Western opera in Taiwan is a bizarre phenomenon. Tickets are sometimes cheap, sometimes expensive, and the quality of the production often bears little relation to the ticket price.
The production of Puccini's Turandot by the Latvian National Opera opening in Taipei tonight is the third time this piece will be seen in Taiwan in the past four years. A version from Beijing was here in 1998, and last year saw a home-grown production sponsored by Taipei City government.
Since the tiny Baltic republic of Latvia voted to break away from the former Soviet Union in 1990, its national opera company has undertaken onerous touring schedules, possibly to shore up the finances of the fledgling state. This is its second in Taiwan, having first come in September, 1999, with Bizet's Carmen.
PHOTO COURTESY OF PARIS INTERNATIONAL
"This production is 25 years old," said company tour manager Dace Bula. "It therefore dates from the Soviet era. But it's been very popular and so we haven't changed anything, though we've renovated the costumes where necessary. This is the first time it's been seen in a Chinese community, and I hope you'll bear with us.
"The picture on the poster is of an outdoor version we've performed in Latvia and Sweden. What you will see will not be quite as grand."

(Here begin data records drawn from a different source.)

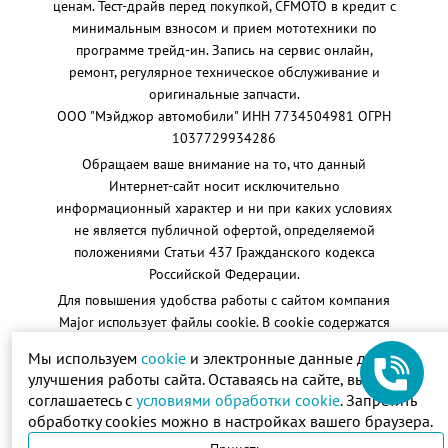
ценам. Тест-драйв перед покупкой, CFMOTO в кредит с
минимальным взносом и прием мототехники по
программе трейд-ин. Запись на сервис онлайн,
ремонт, регулярное техническое обслуживание и
оригинальные запчасти.
ООО "Мэйджор автомобили" ИНН 7734504981 ОГРН
1037729934286
Обращаем ваше внимание на то, что данный
Интернет-сайт носит исключительно
информационный характер и ни при каких условиях
не является публичной офертой, определяемой
положениями Статьи 437 Гражданского кодекса
Российской Федерации.
Для повышения удобства работы с сайтом компания
Major использует
файлы cookie
. В cookie содержатся
данные о прошлых посещениях сайта. Если Вы не
Мы используем
cookie
и электронные данные для
хотите, чтобы эти данные обрабатывались, отключите
улучшения работы сайта. Оставаясь на сайте, вы
cookie в настройках браузера.
соглашаетесь с
условиями обработки cookie
. Запретить
Данный сайт несет информационный характер и ни
обработку cookies можно в настройках вашего браузера.
при каких условиях материалы и цены, размещенные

The group's arrival in Taiwan has been accompanied by some dissenting voices, however. One was from the Austrian musician Werner Kastner, a percussionist with the National Symphony Orchestra.
PHOTO COURTESY OF PARIS INTERNATIONAL
"The prices being charged are on a level with those you might pay in Vienna or New York to hear some of the finest singers and orchestras in the world," he said. "Yet these soloists are certain to be inferior to what you would expect to hear in even quite small opera houses in Germany, Austria or Italy. And the orchestra and chorus will be only half the size you have in the major operatic centers."
Ticket prices for Turandot range from NT$4,800 to NT$600 in Taipei, and from NT$3,600 to NT$600 elsewhere. The orchestra of the Latvian National Opera numbers 68, and the chorus has 50 singers, said the agency inviting them, Paris International Entertainment, based in Kaohsiung.
Against such a view as Kastner's, it can be argued that touring something as cumbrous and labor-intensive as opera is an expensive business. Scenery, costumes and musical instruments all have to be brought in, and 131 personnel transported, fed and accommodated.
Local opera productions, such as the artistically outstanding La Boheme mounted by Taipei City last October, are by contrast not only generously subsidized, but less expensive to stage. The top price for tickets for La Boheme was NT$1,000.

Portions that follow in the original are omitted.